▶ Problem to work on: Please transcribe the entries below exactly and leave out every picture.

▶ Dataset records:

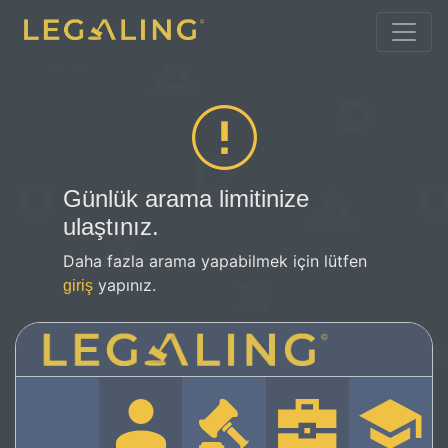
Günlük arama limitinize
ulaştınız.
Daha fazla arama yapabilmek için lütfen
yapınız.
giriş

▶ Answer to this exercise:
Günlük arama limitinize
ulaştınız.
Daha fazla arama yapabilmek için lütfen
yapınız.
giriş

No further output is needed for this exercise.